The Velveeta element that I mentioned before is pretty jarring and it’s ultimately what makes GRIZZLY RAGE laughable at times. Instead of showing the bear actually killing off the protagonists in the film, they are generally swiped off screen—catapulted into buildings and bushes with a canon-like trajectory. When the bear finally arrives to exact the ultimate revenge the lens is splattered with a CGI spray of day-glo reds in order to inform us that the bear has just fed on our victim. It would have been more effective and infinitely less ridiculous to have simply cut away from a screaming victim. But then again, ridiculous is the very nature of the Maneater Series. So, I don’t fault them for following suit on this production and if you’ve seen some of the other films, you won’t either.
Interestingly enough, since the film is mostly man versus animal, there’s not a lot of dialogue to bandy about. Mostly is just stuff like “run” or “look out” which is fine by me because when the characters are forced to get contemplative about their situation the teenage soap opera dissertations about the nature of life and death are pretty hard to take.
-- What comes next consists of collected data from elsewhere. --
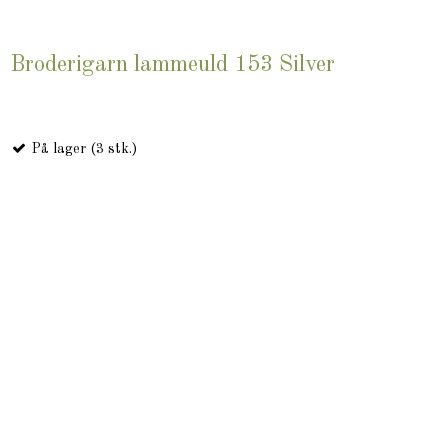
Broderigarn lammeuld 153 Silver
På lager (3 stk.)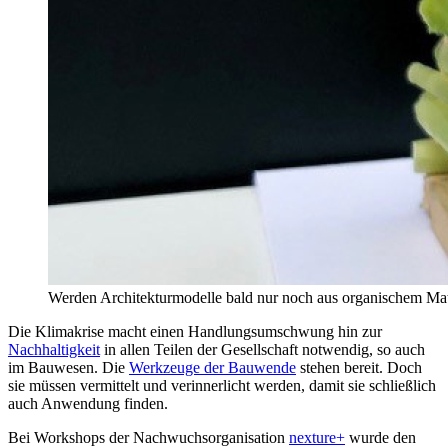
Werden Architekturmodelle bald nur noch aus organischem Mat
Die Klimakrise macht einen Handlungsumschwung hin zur
Nachhaltigkeit
in allen Teilen der Gesellschaft notwendig, so auch
im Bauwesen. Die
Werkzeuge der Bauwende
stehen bereit. Doch
sie müssen vermittelt und verinnerlicht werden, damit sie schließlich
auch Anwendung finden.
Bei Workshops der Nachwuchsorganisation
nexture+
wurde den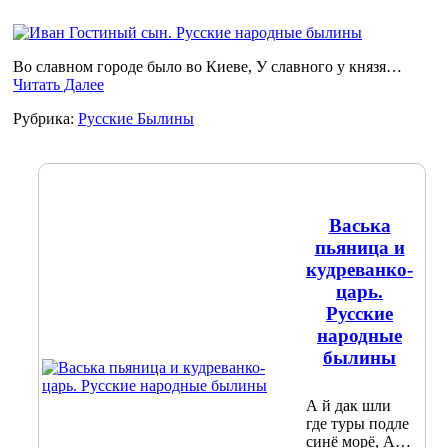
Во славном городе было во Киеве, У славного у князя…
Читать Далее
Рубрика:
Русские Былины
Васька
пьяница и
кудреванко-
царь.
Русские
народные
былины
А й дак шли
где туры подле
синё морё, А…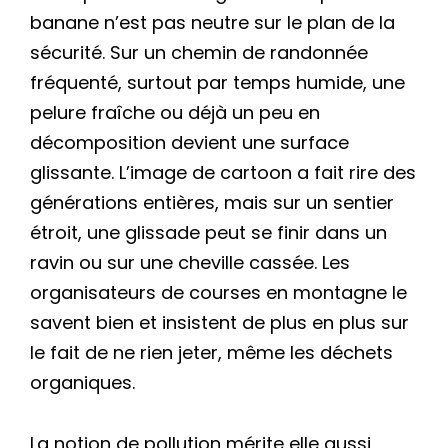
banane n’est pas neutre sur le plan de la
sécurité. Sur un chemin de randonnée
fréquenté, surtout par temps humide, une
pelure fraîche ou déjà un peu en
décomposition devient une surface
glissante. L’image de cartoon a fait rire des
générations entières, mais sur un sentier
étroit, une glissade peut se finir dans un
ravin ou sur une cheville cassée. Les
organisateurs de courses en montagne le
savent bien et insistent de plus en plus sur
le fait de ne rien jeter, même les déchets
organiques.
La notion de pollution mérite elle aussi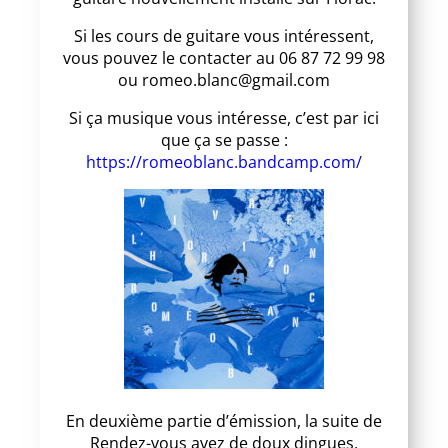
Si les cours de guitare vous intéressent,
vous pouvez le contacter au 06 87 72 99 98
ou romeo.blanc@gmail.com
Si ça musique vous intéresse, c’est par ici
que ça se passe :
https://romeoblanc.bandcamp.com/
En deuxième partie d’émission, la suite de
Rendez-vous avez de doux dingues,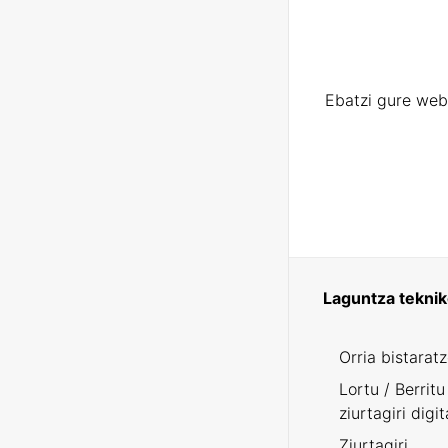
Ebatzi gure web
Laguntza tekni
Orria bistarat
Lortu / Berritu
ziurtagiri digit
Ziurtagiri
At one point Lauren’s character even contemplates the karmic relationship between her hitting a parked car and being eaten alive. Yikes!
In the grand scheme of things, GRIZZLY RAGE is not going to take home any prizes for its reality or its originality but in the shadow of BLOOD MONKEY and IN THE SPIDERS WEB it looks and sounds better than most. Putting DeCoteau behind the camera is the only discernable difference I can see between this film and the others in terms of plot and production value, but, David’s proven over the course of his career that he knows how to make teens look good in front of the camera and for the most part he does that here as well. So, when you see the “Maneater Series” on the box art this time, don’t flee into the woods, scared for your life that another EYE OF THE BEAST is out there. If you do you might miss a pretty silly but satisfying little fright flick.